= Coracoid =

Paired bone, part of the shoulder in some vertebrates

Diagram of skeletal structure and musculature of a bird's wing

A coracoid (Note: From Greek κόραξ, koraks, raven and eidos, resembling, like [also gives rise to sarcoid]. Overall the word means "like the beak of a raven or crow". To ancient anatomists it looked like that.) is a paired bone which is part of the shoulder assembly in all vertebrates except therian mammals (marsupials and placentals). In therian mammals (including humans), a coracoid process is present as part of the scapula, but this is not homologous with the coracoid bone of most other vertebrates.

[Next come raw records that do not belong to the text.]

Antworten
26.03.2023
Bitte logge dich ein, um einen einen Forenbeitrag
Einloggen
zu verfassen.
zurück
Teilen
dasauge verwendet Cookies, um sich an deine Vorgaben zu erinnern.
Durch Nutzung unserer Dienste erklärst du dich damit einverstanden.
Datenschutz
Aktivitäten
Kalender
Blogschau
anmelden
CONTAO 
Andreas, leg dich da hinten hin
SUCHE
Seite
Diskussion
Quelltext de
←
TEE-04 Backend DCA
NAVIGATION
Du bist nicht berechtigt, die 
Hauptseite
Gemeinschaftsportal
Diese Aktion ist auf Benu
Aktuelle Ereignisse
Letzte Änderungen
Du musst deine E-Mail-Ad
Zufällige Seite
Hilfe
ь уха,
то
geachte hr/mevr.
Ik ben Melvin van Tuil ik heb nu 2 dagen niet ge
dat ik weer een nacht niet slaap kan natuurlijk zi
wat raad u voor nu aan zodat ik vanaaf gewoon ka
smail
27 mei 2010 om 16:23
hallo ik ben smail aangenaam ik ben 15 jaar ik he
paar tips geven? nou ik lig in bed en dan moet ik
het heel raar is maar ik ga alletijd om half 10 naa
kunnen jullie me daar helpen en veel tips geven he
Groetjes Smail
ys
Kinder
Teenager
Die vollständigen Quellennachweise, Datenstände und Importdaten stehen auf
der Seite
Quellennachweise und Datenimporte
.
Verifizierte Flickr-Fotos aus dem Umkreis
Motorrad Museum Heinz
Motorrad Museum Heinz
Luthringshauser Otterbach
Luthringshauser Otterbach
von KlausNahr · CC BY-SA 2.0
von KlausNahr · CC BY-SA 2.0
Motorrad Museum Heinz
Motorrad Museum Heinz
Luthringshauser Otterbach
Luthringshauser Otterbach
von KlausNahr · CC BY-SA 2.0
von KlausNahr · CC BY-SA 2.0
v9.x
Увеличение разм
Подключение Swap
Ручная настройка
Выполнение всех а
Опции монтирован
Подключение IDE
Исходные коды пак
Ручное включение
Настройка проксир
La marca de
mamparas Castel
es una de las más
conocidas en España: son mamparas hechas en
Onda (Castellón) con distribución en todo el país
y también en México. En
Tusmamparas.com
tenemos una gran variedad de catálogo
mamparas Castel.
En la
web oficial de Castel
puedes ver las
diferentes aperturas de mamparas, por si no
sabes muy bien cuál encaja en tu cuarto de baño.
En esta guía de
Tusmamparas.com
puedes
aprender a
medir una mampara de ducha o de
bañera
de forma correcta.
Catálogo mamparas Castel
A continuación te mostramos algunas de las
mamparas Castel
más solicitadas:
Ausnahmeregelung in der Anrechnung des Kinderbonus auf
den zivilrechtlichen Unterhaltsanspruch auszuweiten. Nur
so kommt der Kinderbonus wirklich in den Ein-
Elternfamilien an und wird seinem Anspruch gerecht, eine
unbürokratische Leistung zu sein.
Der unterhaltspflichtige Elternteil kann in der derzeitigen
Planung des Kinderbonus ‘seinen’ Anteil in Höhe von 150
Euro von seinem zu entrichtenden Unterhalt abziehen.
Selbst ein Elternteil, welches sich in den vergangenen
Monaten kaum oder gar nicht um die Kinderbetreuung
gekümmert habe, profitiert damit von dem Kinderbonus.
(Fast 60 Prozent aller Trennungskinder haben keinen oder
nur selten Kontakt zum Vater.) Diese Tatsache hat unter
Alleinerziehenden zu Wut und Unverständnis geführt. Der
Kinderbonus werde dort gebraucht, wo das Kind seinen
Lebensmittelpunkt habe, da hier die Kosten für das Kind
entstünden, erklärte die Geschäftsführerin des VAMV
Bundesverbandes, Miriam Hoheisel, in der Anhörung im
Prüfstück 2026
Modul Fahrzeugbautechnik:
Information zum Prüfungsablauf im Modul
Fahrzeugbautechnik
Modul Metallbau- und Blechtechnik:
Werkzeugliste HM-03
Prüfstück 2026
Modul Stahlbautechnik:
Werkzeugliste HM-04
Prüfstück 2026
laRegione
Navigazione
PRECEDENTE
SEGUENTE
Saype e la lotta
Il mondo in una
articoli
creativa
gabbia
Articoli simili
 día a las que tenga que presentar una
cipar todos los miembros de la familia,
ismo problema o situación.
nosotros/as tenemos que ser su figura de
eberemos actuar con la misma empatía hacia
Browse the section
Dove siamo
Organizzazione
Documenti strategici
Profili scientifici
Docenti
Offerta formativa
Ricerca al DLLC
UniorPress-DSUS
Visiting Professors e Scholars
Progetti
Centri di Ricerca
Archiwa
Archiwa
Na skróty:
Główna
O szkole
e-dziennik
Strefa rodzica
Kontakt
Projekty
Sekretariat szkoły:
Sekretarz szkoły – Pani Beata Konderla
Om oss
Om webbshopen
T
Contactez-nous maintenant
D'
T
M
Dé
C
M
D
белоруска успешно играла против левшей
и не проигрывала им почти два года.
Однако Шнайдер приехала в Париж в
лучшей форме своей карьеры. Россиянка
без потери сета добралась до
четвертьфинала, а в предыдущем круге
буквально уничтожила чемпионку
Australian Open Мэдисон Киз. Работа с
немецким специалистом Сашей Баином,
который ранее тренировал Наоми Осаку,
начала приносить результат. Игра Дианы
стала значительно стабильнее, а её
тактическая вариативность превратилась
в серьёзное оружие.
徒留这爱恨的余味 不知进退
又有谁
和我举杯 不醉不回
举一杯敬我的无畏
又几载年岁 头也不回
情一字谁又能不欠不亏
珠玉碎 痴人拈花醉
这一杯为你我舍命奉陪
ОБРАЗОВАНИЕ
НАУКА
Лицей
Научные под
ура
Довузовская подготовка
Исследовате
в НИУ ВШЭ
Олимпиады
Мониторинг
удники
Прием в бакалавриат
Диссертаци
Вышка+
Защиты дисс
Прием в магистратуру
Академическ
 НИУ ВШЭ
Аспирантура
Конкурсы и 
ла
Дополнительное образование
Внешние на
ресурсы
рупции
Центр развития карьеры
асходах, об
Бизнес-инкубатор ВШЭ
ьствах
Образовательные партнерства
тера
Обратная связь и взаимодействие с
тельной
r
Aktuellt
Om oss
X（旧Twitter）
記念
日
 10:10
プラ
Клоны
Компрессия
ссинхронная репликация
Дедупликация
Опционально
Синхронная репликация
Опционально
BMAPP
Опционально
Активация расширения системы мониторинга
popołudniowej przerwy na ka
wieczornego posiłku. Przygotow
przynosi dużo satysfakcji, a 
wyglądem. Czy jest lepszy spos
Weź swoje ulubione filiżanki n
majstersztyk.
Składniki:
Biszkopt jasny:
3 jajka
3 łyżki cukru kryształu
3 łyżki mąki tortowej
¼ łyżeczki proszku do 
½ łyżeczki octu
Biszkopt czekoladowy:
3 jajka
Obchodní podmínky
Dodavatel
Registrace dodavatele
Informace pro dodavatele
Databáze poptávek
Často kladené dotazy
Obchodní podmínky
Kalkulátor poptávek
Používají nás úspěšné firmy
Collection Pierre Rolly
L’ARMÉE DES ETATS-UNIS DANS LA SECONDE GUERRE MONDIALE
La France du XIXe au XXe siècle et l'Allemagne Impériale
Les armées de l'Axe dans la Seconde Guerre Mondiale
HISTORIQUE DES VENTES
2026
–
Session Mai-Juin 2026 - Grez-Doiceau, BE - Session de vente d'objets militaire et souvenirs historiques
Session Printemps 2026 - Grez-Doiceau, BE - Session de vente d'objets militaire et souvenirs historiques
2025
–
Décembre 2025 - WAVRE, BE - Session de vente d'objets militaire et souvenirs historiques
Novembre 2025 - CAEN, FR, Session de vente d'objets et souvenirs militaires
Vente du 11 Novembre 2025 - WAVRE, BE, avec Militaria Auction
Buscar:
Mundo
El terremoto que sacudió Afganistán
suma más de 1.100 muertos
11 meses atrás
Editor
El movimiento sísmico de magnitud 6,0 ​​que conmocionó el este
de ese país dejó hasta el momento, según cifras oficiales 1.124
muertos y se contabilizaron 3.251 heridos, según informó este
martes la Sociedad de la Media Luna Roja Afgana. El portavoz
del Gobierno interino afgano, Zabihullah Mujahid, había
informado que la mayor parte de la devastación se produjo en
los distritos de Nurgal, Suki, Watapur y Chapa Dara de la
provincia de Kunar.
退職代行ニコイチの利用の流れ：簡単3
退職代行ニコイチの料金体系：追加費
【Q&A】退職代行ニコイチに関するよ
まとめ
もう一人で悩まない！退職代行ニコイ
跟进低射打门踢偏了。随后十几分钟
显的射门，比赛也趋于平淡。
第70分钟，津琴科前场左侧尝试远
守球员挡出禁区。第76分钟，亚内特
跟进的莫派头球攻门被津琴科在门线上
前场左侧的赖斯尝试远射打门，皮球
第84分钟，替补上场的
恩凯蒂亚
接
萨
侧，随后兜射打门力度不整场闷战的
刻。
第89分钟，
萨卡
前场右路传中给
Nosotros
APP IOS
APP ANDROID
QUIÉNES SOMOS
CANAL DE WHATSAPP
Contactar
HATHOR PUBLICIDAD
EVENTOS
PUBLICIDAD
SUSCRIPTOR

In other tetrapods, it joins the scapula to the front end of the sternum and has a notch on the dorsal surface which, along with a similar notch on the ventral surface of the scapula, forms the socket in which the proximal end of the humerus (upper arm bone) is located. The acrocoracoid process is an expansion adjacent to this contact surface, to which the shoulderward end of the biceps brachii muscle attaches in these animals. In birds (and generally theropods and related animals), the entire unit is rigid and called scapulocoracoid. This plays a major role in bird flight. In other dinosaurs, the main bones of the pectoral girdle were the scapula (shoulder blade) and the coracoid, both of which directly articulated with the clavicle.

In fish, it provides the base for the pectoral fin.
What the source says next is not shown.